Work order: The lines below, from the one holding "por seiscientas fotografías." through the final line, are to be copied exactly, with no other lines and no pictures.

[Stored items from a collection]
--

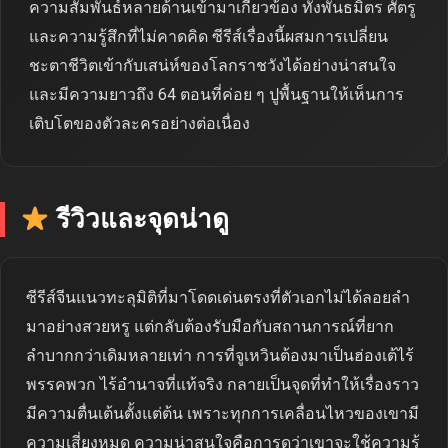
ความสัมพันธ์หลายด้านเข้ามาเกี่ยวข้อง ทั้งพันธมิตร ศัตรู
และความรู้สึกที่ไม่คาดคิด ซีรีส์เรื่องนี้ผสมการเปลี่ยน
ชะตาชีวิตเข้ากับเสน่ห์ของโลกราชวังได้อย่างน่าสนใจ
และมีความยาวถึง 64 ตอนที่ค่อย ๆ ปูพื้นฐานให้เห็นการ
เติบโตของตัวละครอย่างต่อเนื่อง
รีวิวและจุดน่าดู
ซีรีส์จีนแนวทะลุมิติที่มาโดดเด่นตรงที่ตัวเอกไม่ได้ลอยลำ
มาอย่างสวยหรู แต่กลับต้องรับมือกับสถานการณ์ที่ยาก
ลำบากกว่าเดิมหลายเท่า การที่จูเหวินต้องมาเป็นฮ่องเต้ไร้
พรรคพวก ไร้อำนาจที่แท้จริง กลายเป็นจุดที่ทำให้เรื่องราว
มีความตื่นเต้นตั้งแต่ต้น เพราะทุกการเคลื่อนไหวของเขามี
ความเสี่ยงหมด ความน่าสนใจคือการดูว่าเขาจะใช้ความรู้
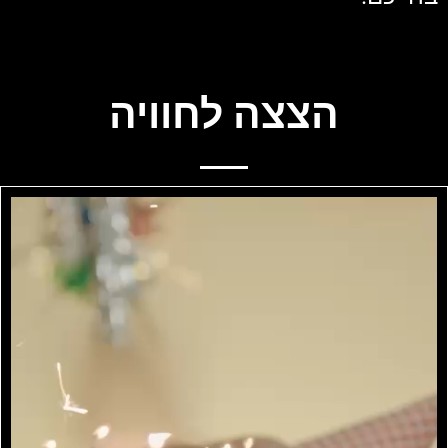
הצצה לחוויה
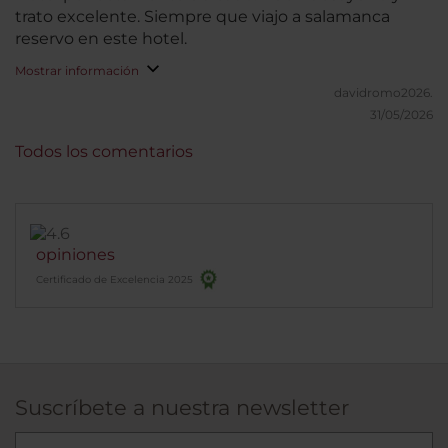
trato excelente. Siempre que viajo a salamanca
reservo en este hotel.
Mostrar información
davidromo2026.
31/05/2026
Todos los comentarios
opiniones
Certificado de Excelencia 2025
Suscríbete a nuestra newsletter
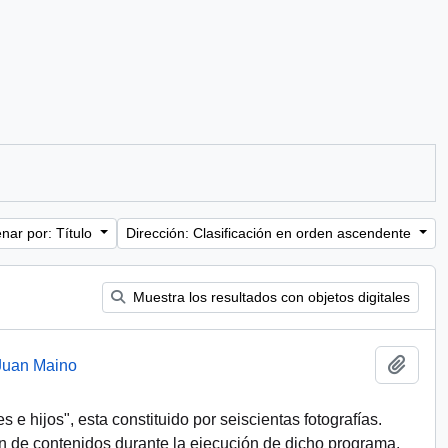
nar por: Título
Dirección: Clasificación en orden ascendente
Muestra los resultados con objetos digitales
Añadi
 Juan Maino
e hijos", esta constituido por seiscientas fotografías.
 de contenidos durante la ejecución de dicho programa,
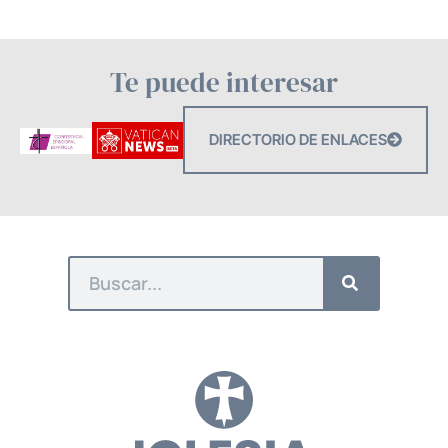
Te puede interesar
DIRECTORIO DE ENLACES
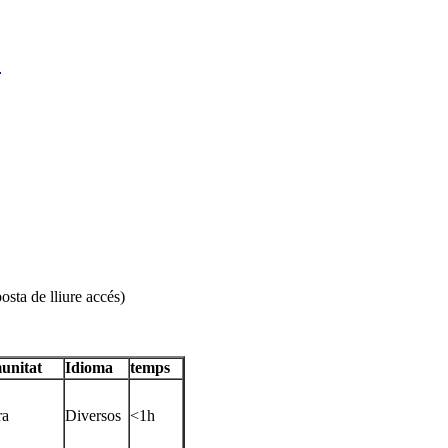
)
 de lliure accés)
unitat
Idioma
temps
ra
Diversos
<1h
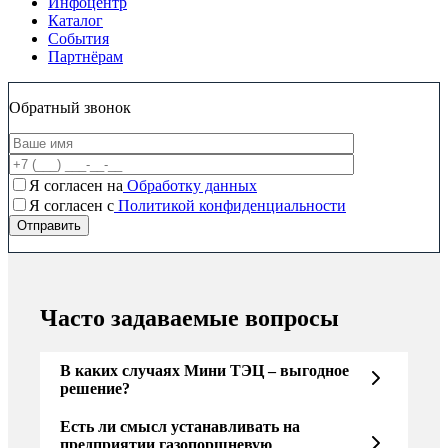
Инфоцентр
Каталог
События
Партнёрам
Обратный звонок
Я согласен на
Обработку данных
Я согласен c
Политикой конфиденциальности
Часто задаваемые вопросы
В каких случаях Мини ТЭЦ – выгодное
решение?
Есть ли смысл устанавливать на
предприятии газопоршневую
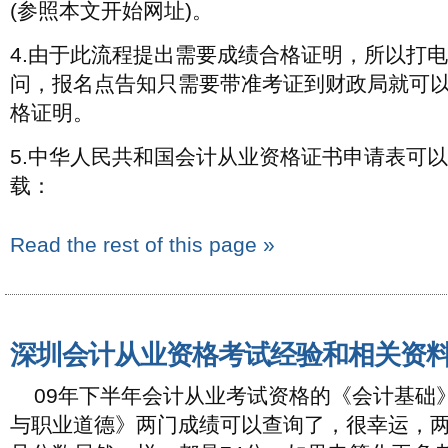
(参照本文开始网址)。
4.由于此流程提出需要成绩合格证明，所以打
问，报名点告知只需要带准考证到财政局就可
格证明。
5.中华人民共和国会计从业资格证书申请表可
载：
Read the rest of this page »
深圳会计从业资格考试经验和相关资
09年下半年会计从业考试资格的《会计基础
与职业道德》两门成绩可以查询了，很幸运，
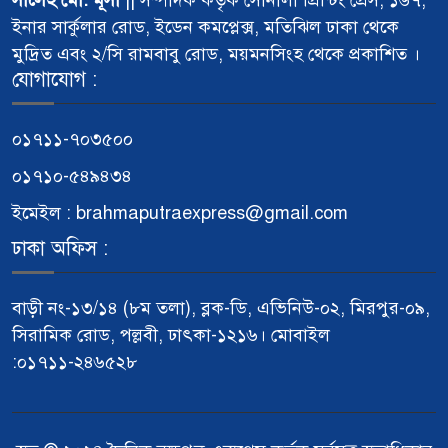
সালেহ মো: মূসা
|| সম্পাদক কর্তৃক সোনালী প্রিন্টিং প্রেস, ১৬৭,
ইনার সার্কুলার রোড, ইডেন কমপ্লেক্স, মতিঝিল ঢাকা থেকে
মুদ্রিত এবং ২/সি রামবাবু রোড, ময়মনসিংহ থেকে প্রকাশিত ।
যোগাযোগ :
০১৭১১-৭০৩৫০০
০১৭১০-৫৪৯৪৩৪
ইমেইল : brahmaputraexpress@gmail.com
ঢাকা অফিস :
বাড়ী নং-১৩/১৪ (৮ম তলা), ব্লক-ডি, এভিনিউ-০২, মিরপুর-০৯,
সিরামিক রোড, পল্লবী, ঢাৎকা-১২১৬। মোবাইল
:০১৭১১-২৪৬৫২৮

--

Answer for the task:
e hijos", esta constituido por seiscientas fotografías.
 de contenidos durante la ejecución de dicho programa,
Te puede interesar
DIRECTORIO DE ENLACES
)
 de lliure accés)
unitat
Idioma
temps
ra
Diversos
<1h
Инфоцентр
Каталог
События
Партнёрам
Обратный звонок
Я согласен на
Обработку данных
Я согласен c
Политикой конфиденциальности
Часто задаваемые вопросы
В каких случаях Мини ТЭЦ – выгодное
решение?
Есть ли смысл устанавливать на
предприятии газопоршневую
(参照本文开始网址)。
4.由于此流程提出需要成绩合格证明，所以打
问，报名点告知只需要带准考证到财政局就可
格证明。
5.中华人民共和国会计从业资格证书申请表可
载：
Read the rest of this page »
深圳会计从业资格考试经验和相关资
09年下半年会计从业考试资格的《会计基础
与职业道德》两门成绩可以查询了，很幸运，
সালেহ মো: মূসা
|| সম্পাদক কর্তৃক সোনালী প্রিন্টিং প্রেস, ১৬৭,
ইনার সার্কুলার রোড, ইডেন কমপ্লেক্স, মতিঝিল ঢাকা থেকে
মুদ্রিত এবং ২/সি রামবাবু রোড, ময়মনসিংহ থেকে প্রকাশিত ।
যোগাযোগ :
০১৭১১-৭০৩৫০০
০১৭১০-৫৪৯৪৩৪
ইমেইল : brahmaputraexpress@gmail.com
ঢাকা অফিস :
বাড়ী নং-১৩/১৪ (৮ম তলা), ব্লক-ডি, এভিনিউ-০২, মিরপুর-০৯,
সিরামিক রোড, পল্লবী, ঢাৎকা-১২১৬। মোবাইল
:০১৭১১-২৪৬৫২৮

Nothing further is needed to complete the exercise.